Skewed join in Pig
- Joining skewed data using apache Pig skewed join.In a distributed processing environment Data skew is a serious problem,and occurs when the data is not evenly divided among the key tuples from the map phase.
- To help the data skew issue with joins Apache Pig is used.
- Using two-table skewed join works.
- Construct the join Used “skewed”‘ to force it used skewed join.
pig.skewed join.reduce.memusage
- specifies the reducer to perform the join.
- Pig forces low fraction for more reducer but increases copying cost.

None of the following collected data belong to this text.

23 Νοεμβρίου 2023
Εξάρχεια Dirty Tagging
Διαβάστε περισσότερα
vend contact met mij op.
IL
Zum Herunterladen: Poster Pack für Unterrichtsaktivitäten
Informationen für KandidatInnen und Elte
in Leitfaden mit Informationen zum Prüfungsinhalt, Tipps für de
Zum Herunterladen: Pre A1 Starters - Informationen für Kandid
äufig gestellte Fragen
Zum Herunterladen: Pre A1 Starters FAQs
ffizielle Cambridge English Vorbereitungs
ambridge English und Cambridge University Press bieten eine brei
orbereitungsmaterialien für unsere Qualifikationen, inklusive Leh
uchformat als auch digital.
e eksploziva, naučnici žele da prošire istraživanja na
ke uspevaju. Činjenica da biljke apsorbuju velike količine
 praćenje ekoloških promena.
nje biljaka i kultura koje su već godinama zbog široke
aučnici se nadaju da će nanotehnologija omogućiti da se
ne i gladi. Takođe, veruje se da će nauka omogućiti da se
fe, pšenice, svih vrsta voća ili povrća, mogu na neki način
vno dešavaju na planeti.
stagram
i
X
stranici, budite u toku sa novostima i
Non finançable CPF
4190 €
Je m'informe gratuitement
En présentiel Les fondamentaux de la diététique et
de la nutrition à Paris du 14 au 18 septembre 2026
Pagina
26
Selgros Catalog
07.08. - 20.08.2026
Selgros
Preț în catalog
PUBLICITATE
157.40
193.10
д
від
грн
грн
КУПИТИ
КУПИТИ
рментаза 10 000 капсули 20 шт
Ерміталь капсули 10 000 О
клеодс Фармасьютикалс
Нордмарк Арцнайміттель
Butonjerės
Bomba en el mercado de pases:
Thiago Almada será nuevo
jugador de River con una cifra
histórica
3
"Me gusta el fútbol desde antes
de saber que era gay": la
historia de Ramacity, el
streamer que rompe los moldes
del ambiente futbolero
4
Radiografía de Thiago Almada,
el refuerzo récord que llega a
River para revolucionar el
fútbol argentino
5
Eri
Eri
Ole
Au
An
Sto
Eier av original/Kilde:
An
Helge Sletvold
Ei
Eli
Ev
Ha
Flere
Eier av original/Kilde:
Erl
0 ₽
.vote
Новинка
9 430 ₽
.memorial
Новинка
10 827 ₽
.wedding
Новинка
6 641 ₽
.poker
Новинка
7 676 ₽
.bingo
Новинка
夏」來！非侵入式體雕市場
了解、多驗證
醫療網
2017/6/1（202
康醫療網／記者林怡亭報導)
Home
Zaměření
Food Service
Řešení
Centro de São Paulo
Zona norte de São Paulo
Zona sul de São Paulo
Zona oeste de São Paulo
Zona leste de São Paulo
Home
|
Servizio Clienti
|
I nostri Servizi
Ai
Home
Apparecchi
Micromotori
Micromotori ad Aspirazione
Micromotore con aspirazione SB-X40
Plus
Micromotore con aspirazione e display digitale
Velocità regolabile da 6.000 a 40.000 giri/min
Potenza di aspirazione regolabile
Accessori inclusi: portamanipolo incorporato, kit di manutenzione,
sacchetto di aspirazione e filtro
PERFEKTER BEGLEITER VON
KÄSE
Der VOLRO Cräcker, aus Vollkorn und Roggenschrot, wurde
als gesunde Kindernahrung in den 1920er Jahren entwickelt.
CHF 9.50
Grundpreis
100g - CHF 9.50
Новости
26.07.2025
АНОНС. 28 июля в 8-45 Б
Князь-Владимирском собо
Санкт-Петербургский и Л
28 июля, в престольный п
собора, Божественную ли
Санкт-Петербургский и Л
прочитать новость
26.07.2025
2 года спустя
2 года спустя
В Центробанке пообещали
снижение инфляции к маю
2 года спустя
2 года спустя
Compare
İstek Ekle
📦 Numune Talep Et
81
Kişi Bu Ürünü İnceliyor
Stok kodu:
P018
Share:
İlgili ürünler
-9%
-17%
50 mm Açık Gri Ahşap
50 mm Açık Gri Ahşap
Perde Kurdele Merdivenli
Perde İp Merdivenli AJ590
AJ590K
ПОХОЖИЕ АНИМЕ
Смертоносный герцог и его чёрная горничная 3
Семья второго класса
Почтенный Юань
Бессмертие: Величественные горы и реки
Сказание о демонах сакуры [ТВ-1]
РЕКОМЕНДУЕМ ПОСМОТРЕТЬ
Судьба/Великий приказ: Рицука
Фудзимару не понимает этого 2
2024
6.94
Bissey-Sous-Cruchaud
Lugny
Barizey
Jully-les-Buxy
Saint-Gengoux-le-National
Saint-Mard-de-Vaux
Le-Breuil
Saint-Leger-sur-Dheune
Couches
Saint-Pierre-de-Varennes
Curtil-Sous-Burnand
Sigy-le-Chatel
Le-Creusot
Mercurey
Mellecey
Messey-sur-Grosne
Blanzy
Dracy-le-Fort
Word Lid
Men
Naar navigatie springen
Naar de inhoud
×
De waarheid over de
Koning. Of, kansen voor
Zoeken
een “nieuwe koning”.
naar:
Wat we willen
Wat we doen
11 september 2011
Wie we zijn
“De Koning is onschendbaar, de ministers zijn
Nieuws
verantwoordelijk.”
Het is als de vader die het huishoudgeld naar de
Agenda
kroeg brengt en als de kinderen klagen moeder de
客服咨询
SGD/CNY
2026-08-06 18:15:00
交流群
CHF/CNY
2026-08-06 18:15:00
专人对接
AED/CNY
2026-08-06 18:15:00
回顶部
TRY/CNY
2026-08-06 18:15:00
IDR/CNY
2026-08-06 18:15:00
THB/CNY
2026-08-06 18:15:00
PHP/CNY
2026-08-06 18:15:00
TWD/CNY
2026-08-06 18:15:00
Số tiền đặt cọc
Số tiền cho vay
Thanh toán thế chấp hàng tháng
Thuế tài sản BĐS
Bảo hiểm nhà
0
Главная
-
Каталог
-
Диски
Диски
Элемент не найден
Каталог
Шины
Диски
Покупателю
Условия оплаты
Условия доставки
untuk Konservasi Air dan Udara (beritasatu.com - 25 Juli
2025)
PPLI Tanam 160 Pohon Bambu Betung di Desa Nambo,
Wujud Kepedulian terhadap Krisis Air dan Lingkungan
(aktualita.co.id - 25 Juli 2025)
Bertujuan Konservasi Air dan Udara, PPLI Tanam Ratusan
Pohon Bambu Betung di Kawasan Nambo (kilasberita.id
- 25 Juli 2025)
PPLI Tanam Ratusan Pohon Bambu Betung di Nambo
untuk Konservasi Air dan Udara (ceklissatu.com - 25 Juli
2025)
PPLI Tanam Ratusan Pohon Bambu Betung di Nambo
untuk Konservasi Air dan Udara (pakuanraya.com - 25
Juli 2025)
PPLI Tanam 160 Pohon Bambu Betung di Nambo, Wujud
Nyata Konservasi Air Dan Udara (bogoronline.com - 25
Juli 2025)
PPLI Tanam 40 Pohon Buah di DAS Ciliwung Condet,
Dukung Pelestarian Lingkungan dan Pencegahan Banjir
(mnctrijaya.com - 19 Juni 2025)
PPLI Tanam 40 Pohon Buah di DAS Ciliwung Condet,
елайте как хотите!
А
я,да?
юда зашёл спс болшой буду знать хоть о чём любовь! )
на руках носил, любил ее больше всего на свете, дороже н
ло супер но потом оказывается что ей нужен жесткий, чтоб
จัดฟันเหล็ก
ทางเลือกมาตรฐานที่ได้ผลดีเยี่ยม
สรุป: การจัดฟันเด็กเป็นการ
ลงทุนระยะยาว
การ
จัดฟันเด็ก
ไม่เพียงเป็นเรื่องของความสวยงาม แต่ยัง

- Difficult to presence Parallel joins for underlying data.
- The underlying data is sufficiently skewed, load too much of the parallelism gains.
- Skewed join does not have restriction on the size of the input keys.
- It accomplishes by dividing one of the input on the join and other input.
Implementation:
- Skewed join it translates into two map/reduce jobs.
- The root job samples the input records and computes the underlying key space.
- The second job modules the input table and performs a join on the predicate.
- In order to join two tables, the first tables is partitioned and another is streamed to the reducer.
- The map task uses the pig.keydist file to define the number of reducers per key.
- It sends the key to each of the reducers in a round robin(RR)fashion. Skewed joins happen in the reduce phase of the join job.